On the food safety front, CAFOs are bad, bad news for salmonella, E. coli, and campylobacter contamination.  These pathogens thrive in the crowded, knee-deep-in-manure conditions of CAFO environments.  Work conducted at Cornell University by Russel and Diez-Gonzalez conclusively showed that grassfed beef showed dramatically lower E. coli contamination rates.  Other studies have shown that CAFO cattle infected with E. coli, removed from the CAFO environment, and put back on pasture, are almost entirely free of the pathegenic E. coli variants within four weeks.  Likewise, eggs from hens on pasture are far less likely to be infected with salmonella than caged or confined hens.  Additionally, most animals kept in CAFO environments are fed sub-therapeutic levels of antibiotics to keep them from getting sick and to boost growth rates.  Grassfed animals are rarely on antibiotics, unless there is a specific clinical need to fight an infection.  This lack of antibiotics helps to protects against antibiotic resistance, which is threatening both human and animal health.
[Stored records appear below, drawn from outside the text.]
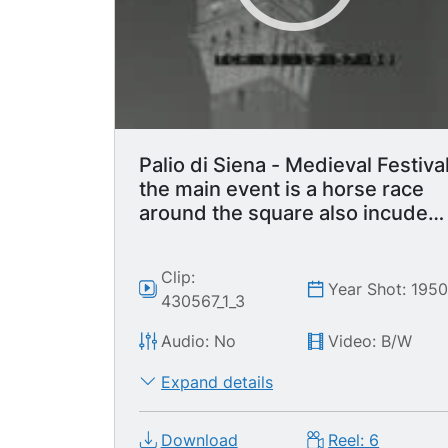
Palio di Siena - Medieval Festiva
the main event is a horse race
around the square also incudes
parade with flag waving display.
Clip:
Year Shot: 195
430567_1_3
Audio: No
Video: B/W
Expand details
Download
Reel: 6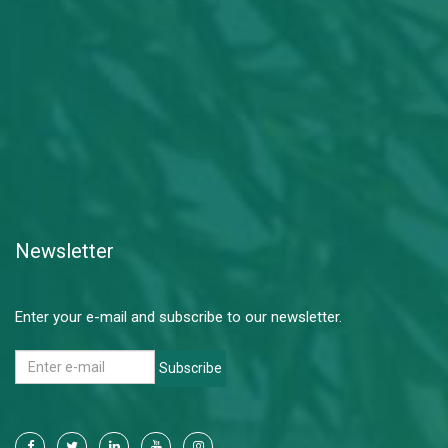
Newsletter
Enter your e-mail and subscribe to our newsletter.
Subscribe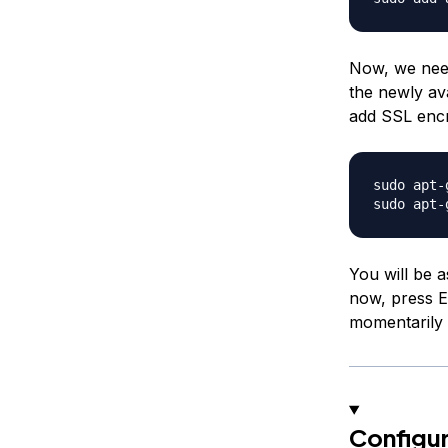
Now, we need
the newly ava
add SSL encr
sudo apt-
You will be a
now, press E
momentarily 
Configur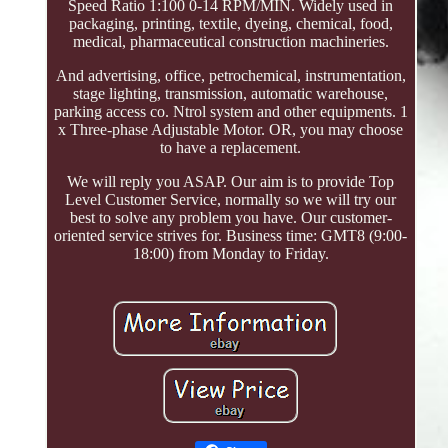
Speed Ratio 1:100 0-14 RPM/MIN. Widely used in
packaging, printing, textile, dyeing, chemical, food,
medical, pharmaceutical construction machineries.
And advertising, office, petrochemical, instrumentation,
stage lighting, transmission, automatic warehouse,
parking access co. Ntrol system and other equipments. 1
x Three-phase Adjustable Motor. OR, you may choose
to have a replacement.
We will reply you ASAP. Our aim is to provide Top
Level Customer Service, normally so we will try our
best to solve any problem you have. Our customer-
oriented service strives for. Business time: GMT8 (9:00-
18:00) from Monday to Friday.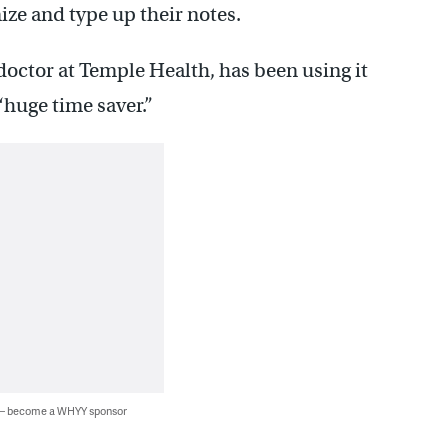
nize and type up their notes.
doctor at Temple Health, has been using it
 “huge time saver.”
 — become a WHYY sponsor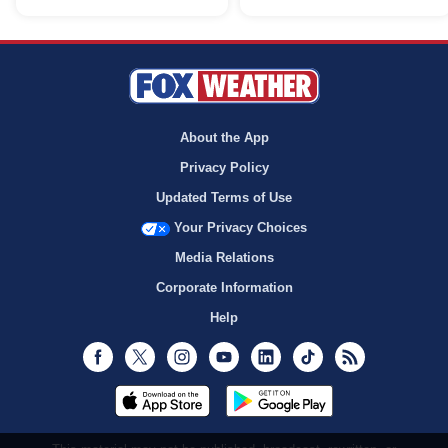
About the App
Privacy Policy
Updated Terms of Use
Your Privacy Choices
Media Relations
Corporate Information
Help
Facebook
Twitter
Instagram
Youtube
LinkedIn
TikTok
RSS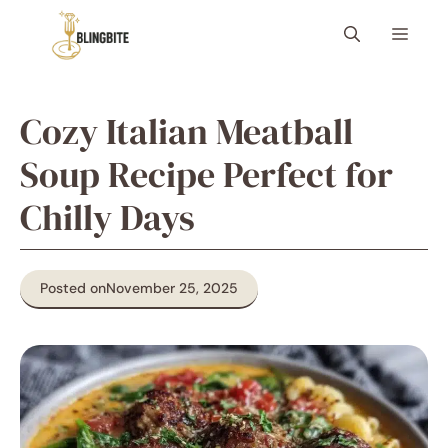
Skip
Menu
to
content
Cozy Italian Meatball
Soup Recipe Perfect for
Chilly Days
Posted on
November 25, 2025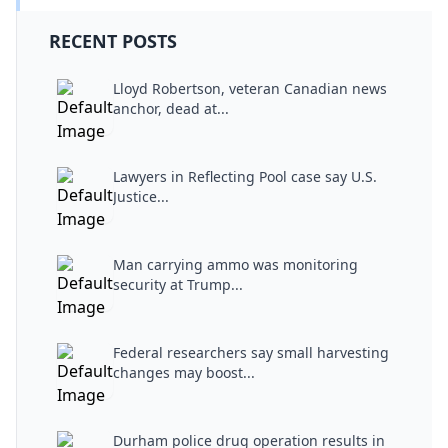
RECENT POSTS
Lloyd Robertson, veteran Canadian news
anchor, dead at...
Lawyers in Reflecting Pool case say U.S.
Justice...
Man carrying ammo was monitoring
security at Trump...
Federal researchers say small harvesting
changes may boost...
Durham police drug operation results in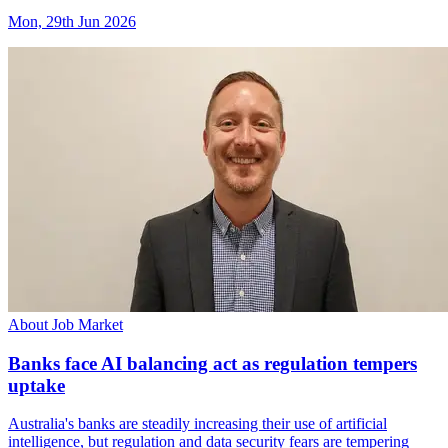
Mon, 29th Jun 2026
About Job Market
Banks face AI balancing act as regulation tempers
uptake
Australia's banks are steadily increasing their use of artificial
intelligence, but regulation and data security fears are tempering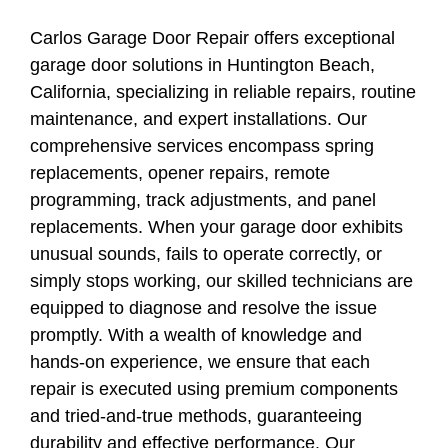
Carlos Garage Door Repair offers exceptional
garage door solutions in Huntington Beach,
California, specializing in reliable repairs, routine
maintenance, and expert installations. Our
comprehensive services encompass spring
replacements, opener repairs, remote
programming, track adjustments, and panel
replacements. When your garage door exhibits
unusual sounds, fails to operate correctly, or
simply stops working, our skilled technicians are
equipped to diagnose and resolve the issue
promptly. With a wealth of knowledge and
hands-on experience, we ensure that each
repair is executed using premium components
and tried-and-true methods, guaranteeing
durability and effective performance. Our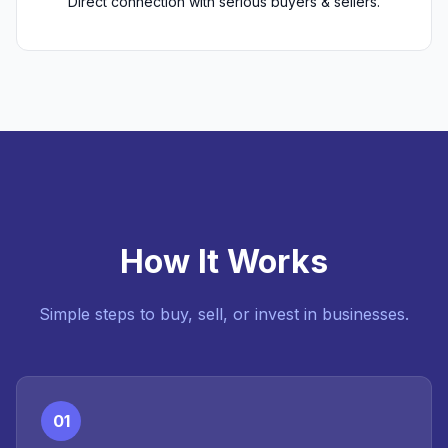
Direct connection with serious buyers & sellers.
How It Works
Simple steps to buy, sell, or invest in businesses.
01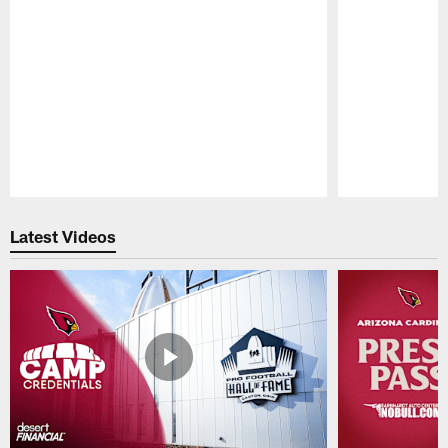
Pause
Play
Latest Videos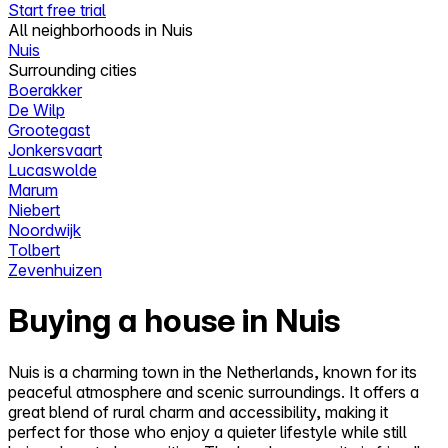
Start free trial
All neighborhoods in Nuis
Nuis
Surrounding cities
Boerakker
De Wilp
Grootegast
Jonkersvaart
Lucaswolde
Marum
Niebert
Noordwijk
Tolbert
Zevenhuizen
Buying a house in Nuis
Nuis is a charming town in the Netherlands, known for its
peaceful atmosphere and scenic surroundings. It offers a
great blend of rural charm and accessibility, making it
perfect for those who enjoy a quieter lifestyle while still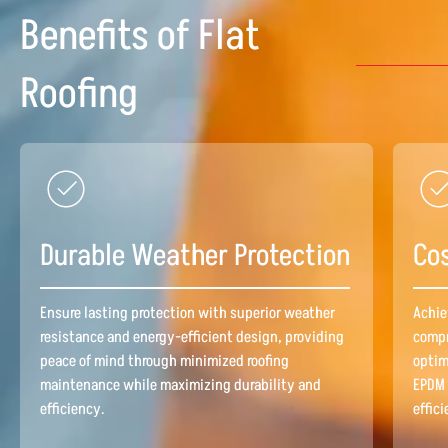
Benefits of Flat
Roofing
Durable Weather Protection
Cos
Ensure lasting protection with superior weather
Achie
resistance and energy-efficient design, providing
compr
peace of mind through minimized roofing
optim
maintenance while maximizing durability and
EPDM 
efficiency.
effic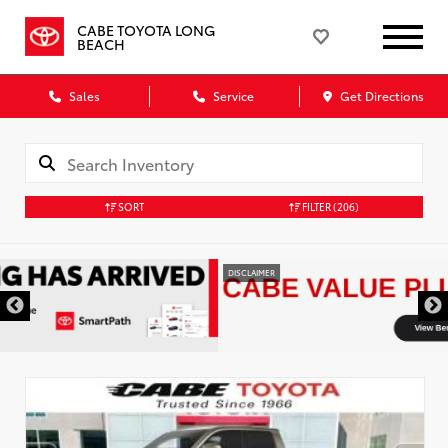
CABE TOYOTA LONG
BEACH
Sales
Service
Get Directions
SORT
FILTER
(206)
DISCLAIMER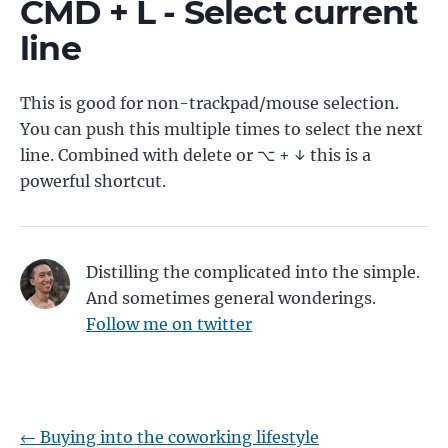
CMD + L - Select current
line
This is good for non-trackpad/mouse selection.
You can push this multiple times to select the next
line. Combined with delete or ⌥ + ↓ this is a
powerful shortcut.
Distilling the complicated into the simple.
And sometimes general wonderings.
Follow me on twitter
←
Buying into the coworking lifestyle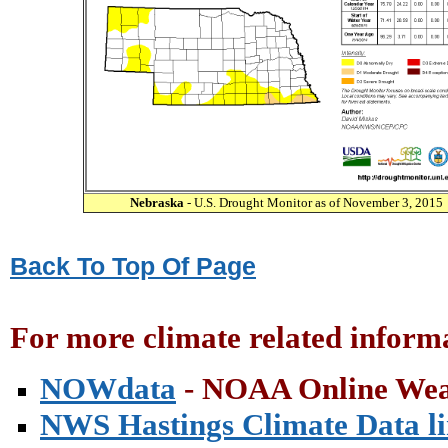
Nebraska
- U.S. Drought Monitor as of November 3, 2015
Back To Top Of Page
For more climate related informa
NOWdata
- NOAA Online Wea
NWS Hastings Climate Data l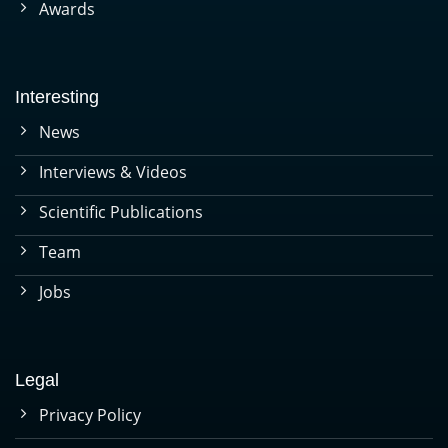
Awards
Interesting
News
Interviews & Videos
Scientific Publications
Team
Jobs
Legal
Privacy Policy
On the environmental front, CAFOs are bad news for the environment.  CAFO animal waste is not treated in the same way that human waste is treated.  It is collected in leaky, open air lagoons and spread on fields periodically in a very dense, overwhelming manner.  This management is being regulated more and more, but it is overwhelming with regular leaks into streams and rivers, contamination of acquifers, and almost unbearable air pollution, particularly related to swine operations.  Properly managed grassfed animals deposit their waste at sustainable, recyclable, utilizable levels on pastures.  They eat the grass and deposit waste there, insuring the recycling of nutrients right where they need to be.



For the human health benefits of grassfed animal products, please go to the Health Benefits section of Jo Robinson's Eat Wild website.  In an nutshell, the health benefits include the following: balanced omega 3/6 fats, increased vitamin E, substantial CLA, increased beta carotene and vitamin A (retinol), higher levels and more balanced minerals, and higher in B vitamins.  Of course that is not completely inclusive, but it gives you a good start on some of the health benefits.  Humans never ate CAFO products before about 1950.  We are not designed to eat, process, and utilize the output of CAFO operations.  The animal products coming out of a CAFO operation vs. a grassfed operation are very different.  Humans have been eating game and other grassfed domesticated animal products for millenia.  Vote no to CAFO and yes to grassfed.  You will be healthier for it.